* Task requirements:
Span requested from the data below: the line with "also require visas for shorter stays, de" through the line with "after halftime in", both included. Give only these lines again, exactly, and leave every picture out.

Saved data entries:
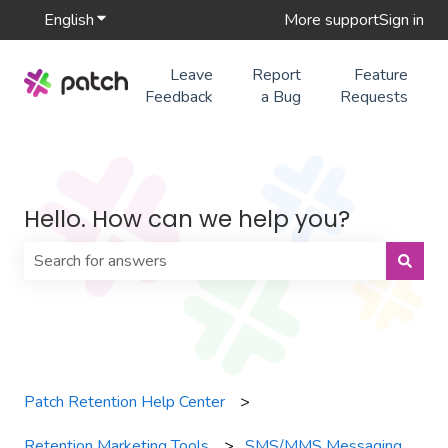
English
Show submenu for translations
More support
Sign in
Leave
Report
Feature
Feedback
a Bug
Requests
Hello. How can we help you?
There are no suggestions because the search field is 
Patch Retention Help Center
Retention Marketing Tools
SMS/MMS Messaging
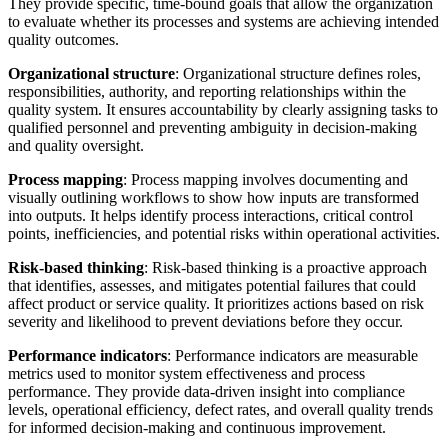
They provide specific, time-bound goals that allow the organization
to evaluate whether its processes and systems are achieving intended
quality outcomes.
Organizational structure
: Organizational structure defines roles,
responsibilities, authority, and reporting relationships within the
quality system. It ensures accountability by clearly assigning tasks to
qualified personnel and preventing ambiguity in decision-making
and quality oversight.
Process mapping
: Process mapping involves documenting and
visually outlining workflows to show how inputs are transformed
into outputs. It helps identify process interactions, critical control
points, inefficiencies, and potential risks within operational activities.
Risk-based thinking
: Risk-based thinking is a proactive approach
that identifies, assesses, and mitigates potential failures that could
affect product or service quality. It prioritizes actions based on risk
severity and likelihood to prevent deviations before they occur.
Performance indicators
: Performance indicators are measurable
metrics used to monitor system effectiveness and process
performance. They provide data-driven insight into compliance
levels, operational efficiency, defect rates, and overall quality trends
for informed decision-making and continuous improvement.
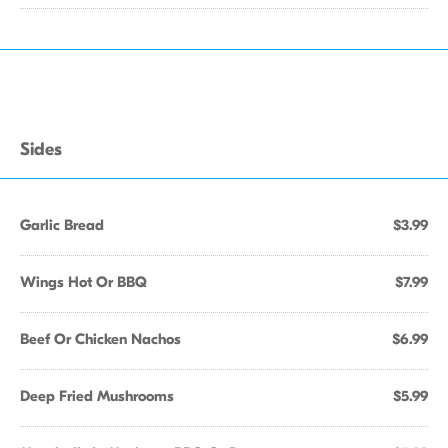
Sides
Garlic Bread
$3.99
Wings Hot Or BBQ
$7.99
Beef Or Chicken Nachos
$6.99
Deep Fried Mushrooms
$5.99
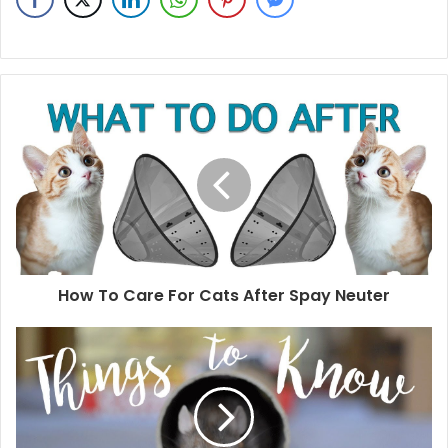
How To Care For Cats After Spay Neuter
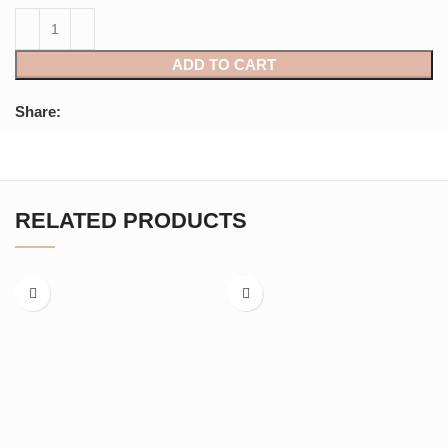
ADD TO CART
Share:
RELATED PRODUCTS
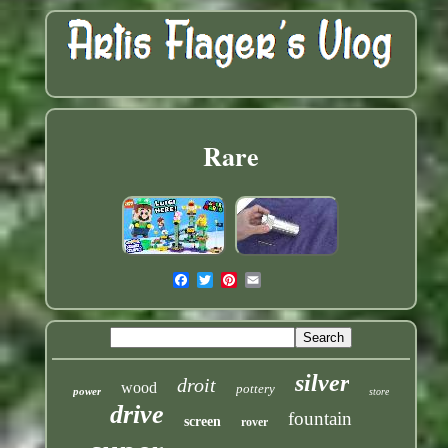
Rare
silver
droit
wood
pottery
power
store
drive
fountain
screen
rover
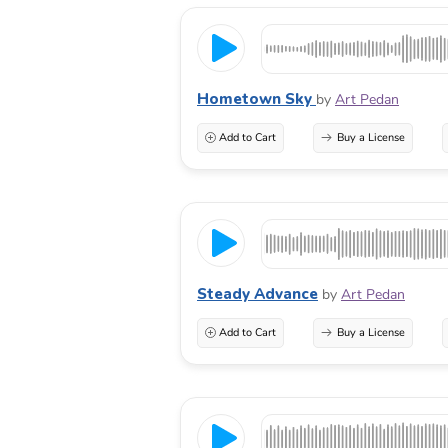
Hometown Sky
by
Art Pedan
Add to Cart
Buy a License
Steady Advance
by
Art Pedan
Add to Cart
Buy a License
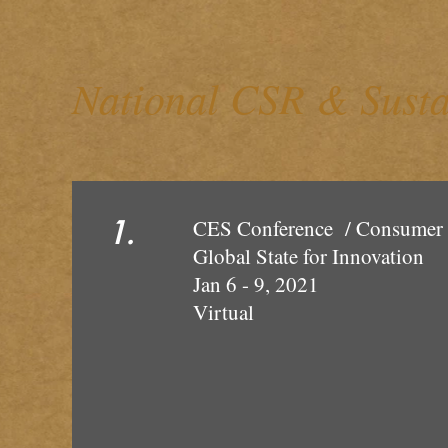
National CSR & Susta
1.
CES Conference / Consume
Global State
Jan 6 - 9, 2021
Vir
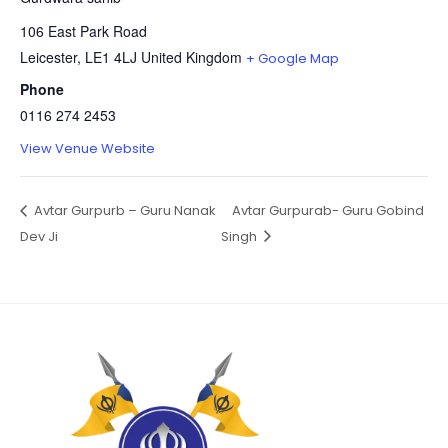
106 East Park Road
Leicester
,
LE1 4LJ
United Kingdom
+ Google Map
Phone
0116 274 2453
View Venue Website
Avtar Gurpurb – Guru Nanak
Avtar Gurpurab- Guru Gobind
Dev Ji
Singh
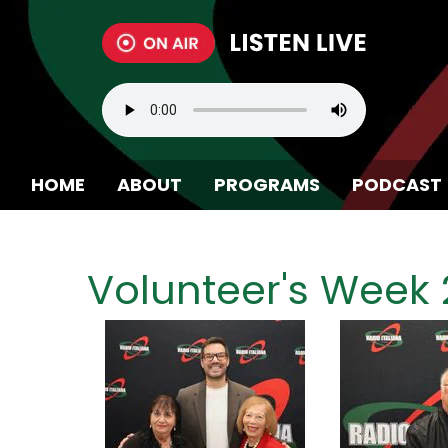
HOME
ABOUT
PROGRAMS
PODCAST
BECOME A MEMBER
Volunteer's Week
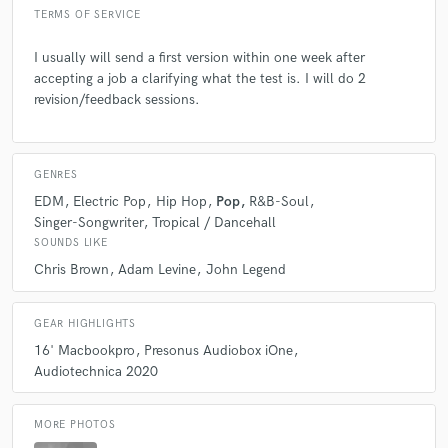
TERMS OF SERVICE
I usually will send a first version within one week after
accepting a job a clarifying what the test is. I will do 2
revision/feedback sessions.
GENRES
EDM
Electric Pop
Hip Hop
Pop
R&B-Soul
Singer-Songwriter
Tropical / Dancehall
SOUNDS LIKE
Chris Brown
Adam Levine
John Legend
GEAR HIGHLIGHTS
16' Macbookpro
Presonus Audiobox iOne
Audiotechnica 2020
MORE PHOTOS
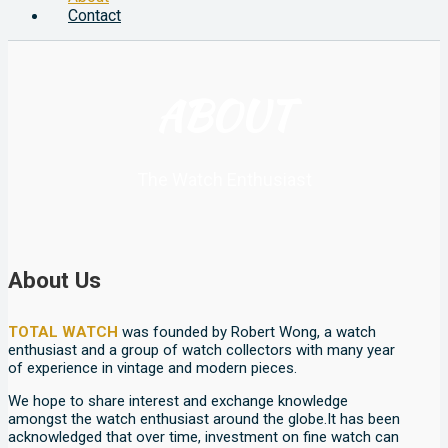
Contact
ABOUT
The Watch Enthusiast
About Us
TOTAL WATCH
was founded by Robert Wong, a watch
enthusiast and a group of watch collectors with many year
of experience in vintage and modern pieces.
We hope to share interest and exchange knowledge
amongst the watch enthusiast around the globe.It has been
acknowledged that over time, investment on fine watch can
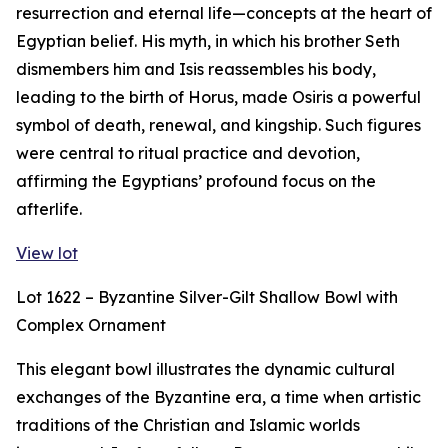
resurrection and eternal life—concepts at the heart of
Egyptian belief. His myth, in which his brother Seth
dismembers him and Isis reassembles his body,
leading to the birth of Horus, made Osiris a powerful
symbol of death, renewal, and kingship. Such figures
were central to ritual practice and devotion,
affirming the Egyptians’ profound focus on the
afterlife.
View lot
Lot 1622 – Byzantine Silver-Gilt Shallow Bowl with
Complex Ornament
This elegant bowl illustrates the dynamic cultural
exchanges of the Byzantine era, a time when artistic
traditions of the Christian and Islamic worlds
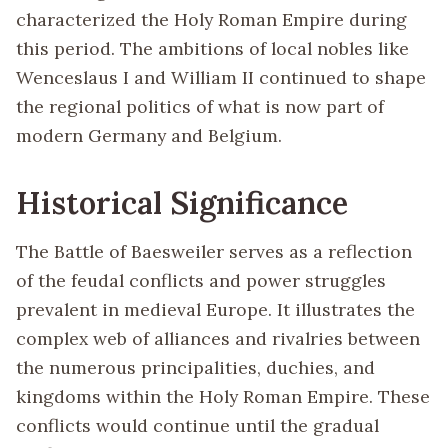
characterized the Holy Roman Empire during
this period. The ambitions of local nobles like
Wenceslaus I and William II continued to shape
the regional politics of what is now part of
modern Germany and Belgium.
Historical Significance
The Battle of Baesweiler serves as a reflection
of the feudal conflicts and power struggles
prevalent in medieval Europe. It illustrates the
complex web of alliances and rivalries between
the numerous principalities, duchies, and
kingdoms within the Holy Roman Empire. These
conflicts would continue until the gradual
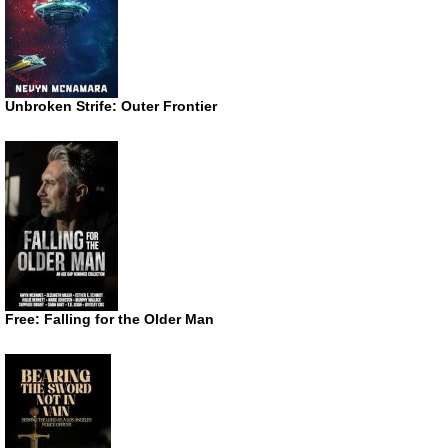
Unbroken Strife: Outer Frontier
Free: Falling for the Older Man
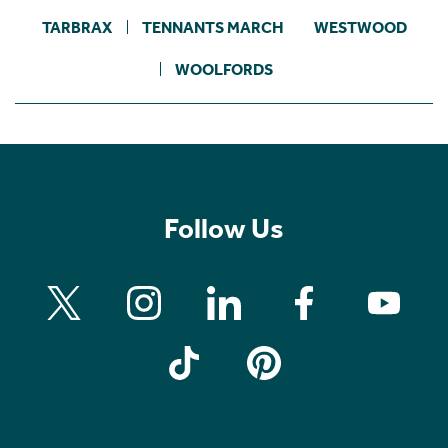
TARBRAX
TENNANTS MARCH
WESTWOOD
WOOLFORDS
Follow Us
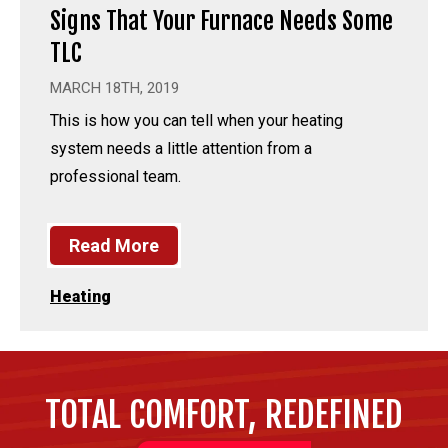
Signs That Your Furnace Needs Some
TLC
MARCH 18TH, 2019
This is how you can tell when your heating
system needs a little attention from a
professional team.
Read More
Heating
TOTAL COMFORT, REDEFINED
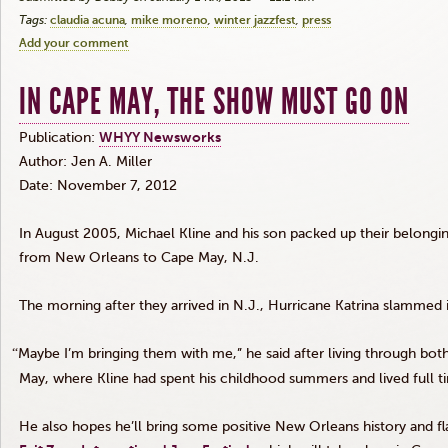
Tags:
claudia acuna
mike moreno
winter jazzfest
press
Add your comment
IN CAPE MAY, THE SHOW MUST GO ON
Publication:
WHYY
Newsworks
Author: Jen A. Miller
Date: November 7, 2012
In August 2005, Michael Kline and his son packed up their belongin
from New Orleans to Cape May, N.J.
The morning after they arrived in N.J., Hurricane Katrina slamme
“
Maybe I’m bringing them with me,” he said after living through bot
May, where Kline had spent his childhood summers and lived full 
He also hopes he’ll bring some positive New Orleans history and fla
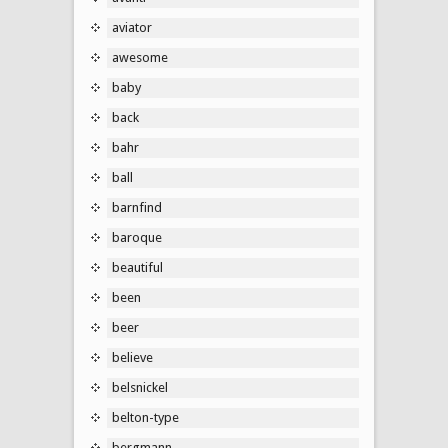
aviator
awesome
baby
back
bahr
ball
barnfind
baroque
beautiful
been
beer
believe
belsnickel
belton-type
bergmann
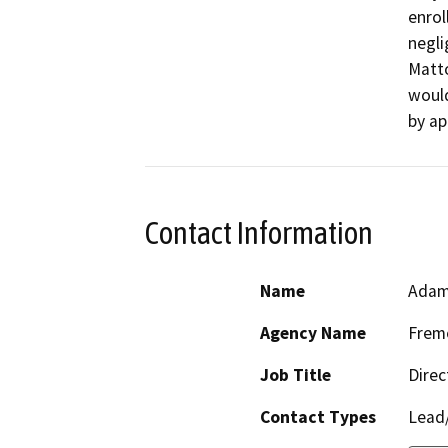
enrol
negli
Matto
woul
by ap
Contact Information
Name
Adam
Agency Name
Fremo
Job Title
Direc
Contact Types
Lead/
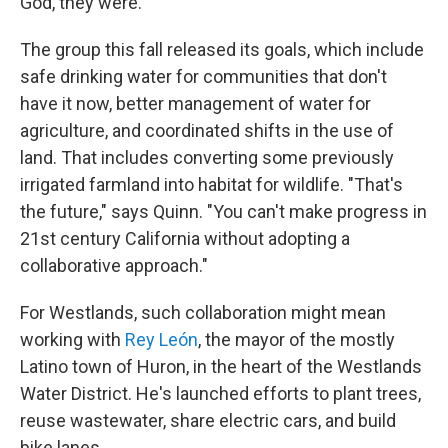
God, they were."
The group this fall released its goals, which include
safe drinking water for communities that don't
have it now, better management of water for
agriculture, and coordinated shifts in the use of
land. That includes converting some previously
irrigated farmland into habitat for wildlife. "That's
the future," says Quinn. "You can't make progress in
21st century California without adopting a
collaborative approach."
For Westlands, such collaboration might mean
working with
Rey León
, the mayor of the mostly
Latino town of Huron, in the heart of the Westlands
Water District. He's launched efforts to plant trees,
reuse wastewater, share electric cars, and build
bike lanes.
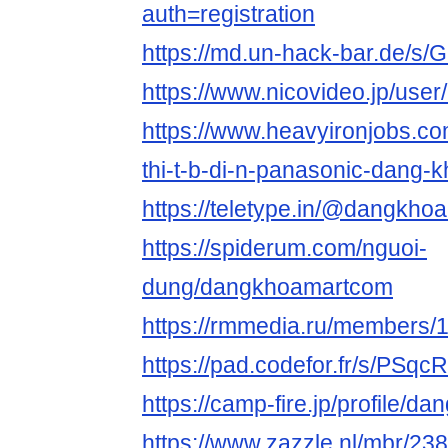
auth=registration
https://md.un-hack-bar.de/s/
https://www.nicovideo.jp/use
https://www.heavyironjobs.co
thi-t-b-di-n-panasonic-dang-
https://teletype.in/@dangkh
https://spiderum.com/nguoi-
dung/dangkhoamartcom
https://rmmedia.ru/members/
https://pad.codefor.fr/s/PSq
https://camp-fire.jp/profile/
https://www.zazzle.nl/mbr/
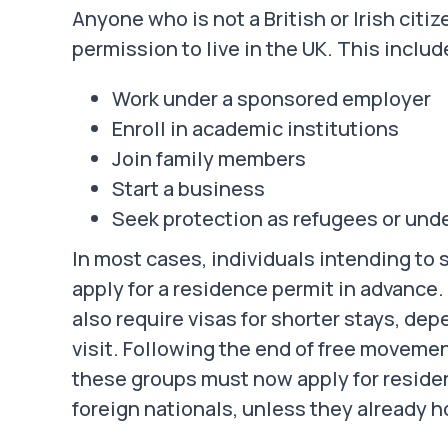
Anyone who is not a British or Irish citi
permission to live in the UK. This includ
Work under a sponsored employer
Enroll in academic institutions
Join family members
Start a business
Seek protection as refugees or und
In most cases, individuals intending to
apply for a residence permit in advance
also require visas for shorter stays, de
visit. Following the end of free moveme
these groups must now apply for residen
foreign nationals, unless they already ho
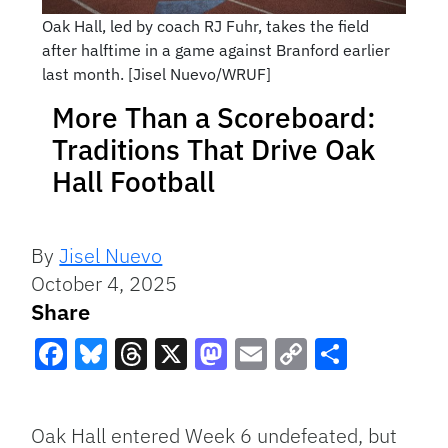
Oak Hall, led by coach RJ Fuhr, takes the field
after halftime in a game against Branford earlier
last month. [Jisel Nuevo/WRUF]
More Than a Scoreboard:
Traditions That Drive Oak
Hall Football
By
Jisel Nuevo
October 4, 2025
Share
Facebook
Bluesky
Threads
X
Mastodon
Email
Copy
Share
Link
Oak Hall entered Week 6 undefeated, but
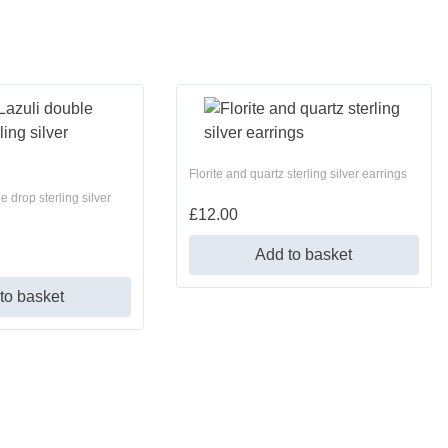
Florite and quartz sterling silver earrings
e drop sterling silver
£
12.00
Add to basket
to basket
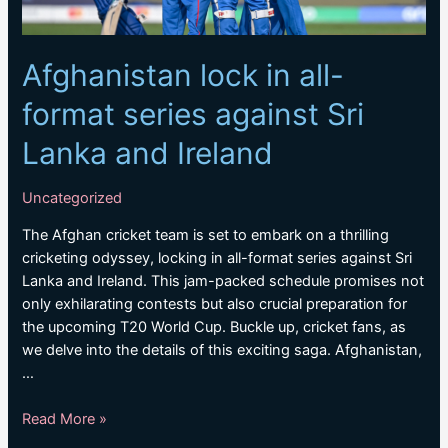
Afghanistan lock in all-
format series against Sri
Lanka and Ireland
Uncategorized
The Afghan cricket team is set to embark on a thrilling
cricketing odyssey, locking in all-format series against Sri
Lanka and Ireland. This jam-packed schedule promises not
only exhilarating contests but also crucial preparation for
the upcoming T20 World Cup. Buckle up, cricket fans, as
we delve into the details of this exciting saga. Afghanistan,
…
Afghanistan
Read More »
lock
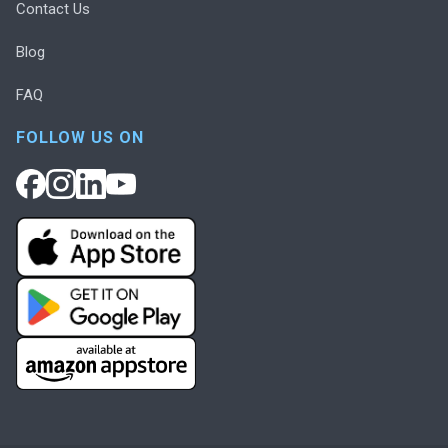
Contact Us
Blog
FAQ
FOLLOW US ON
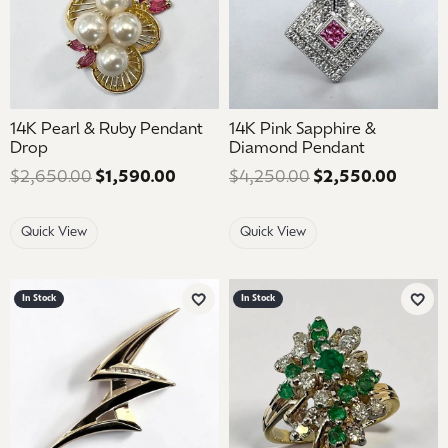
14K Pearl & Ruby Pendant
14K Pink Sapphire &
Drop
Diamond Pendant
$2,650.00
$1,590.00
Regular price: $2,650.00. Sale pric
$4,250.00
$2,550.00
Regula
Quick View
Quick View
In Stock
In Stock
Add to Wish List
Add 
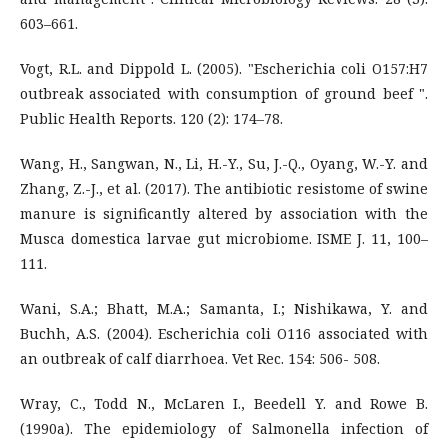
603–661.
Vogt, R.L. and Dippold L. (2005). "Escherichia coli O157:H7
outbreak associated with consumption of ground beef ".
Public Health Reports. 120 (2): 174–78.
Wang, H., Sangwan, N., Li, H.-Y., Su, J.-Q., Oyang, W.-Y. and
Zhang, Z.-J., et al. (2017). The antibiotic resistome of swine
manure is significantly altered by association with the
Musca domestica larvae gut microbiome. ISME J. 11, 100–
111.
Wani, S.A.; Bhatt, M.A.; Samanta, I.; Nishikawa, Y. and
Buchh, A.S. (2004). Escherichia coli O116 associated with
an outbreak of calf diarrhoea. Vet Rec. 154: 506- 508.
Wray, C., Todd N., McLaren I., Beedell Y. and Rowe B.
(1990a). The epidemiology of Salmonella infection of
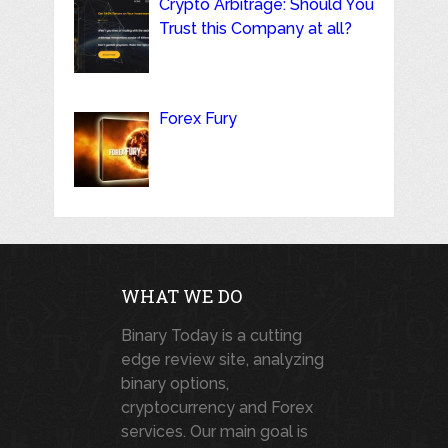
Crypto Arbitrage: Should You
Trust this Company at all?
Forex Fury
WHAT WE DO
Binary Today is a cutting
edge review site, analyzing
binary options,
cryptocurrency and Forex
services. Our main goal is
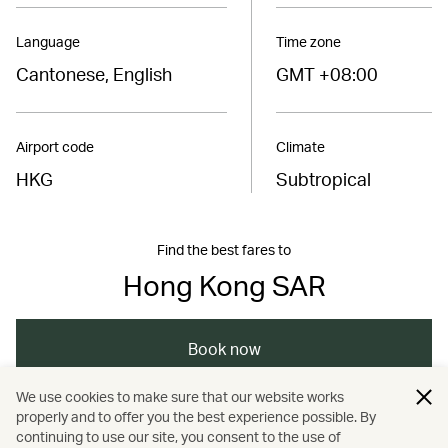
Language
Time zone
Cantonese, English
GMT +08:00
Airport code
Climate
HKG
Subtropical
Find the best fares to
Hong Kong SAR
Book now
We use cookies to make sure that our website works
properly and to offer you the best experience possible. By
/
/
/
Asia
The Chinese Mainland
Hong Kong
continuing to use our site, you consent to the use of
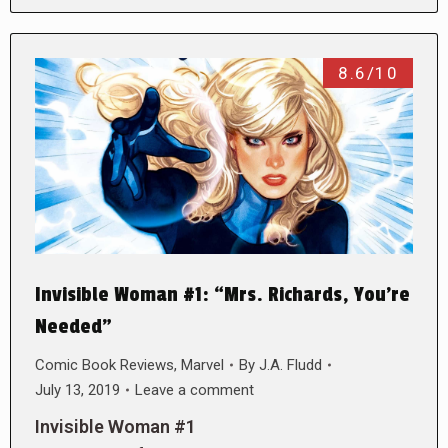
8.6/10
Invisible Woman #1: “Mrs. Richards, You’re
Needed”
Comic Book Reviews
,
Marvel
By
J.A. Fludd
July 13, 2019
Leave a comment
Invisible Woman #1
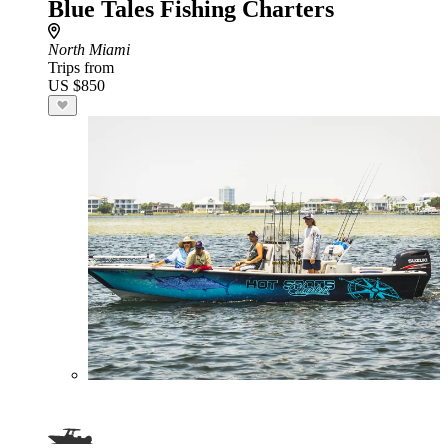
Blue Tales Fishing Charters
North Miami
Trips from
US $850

* Exercise result:
also require visas for shorter stays, de
visit. Following the end of free moveme
these groups must now apply for residen
foreign nationals, unless they already ho
Oak Hall, led by coach RJ Fuhr, takes the field
after halftime in a game against Branford earlier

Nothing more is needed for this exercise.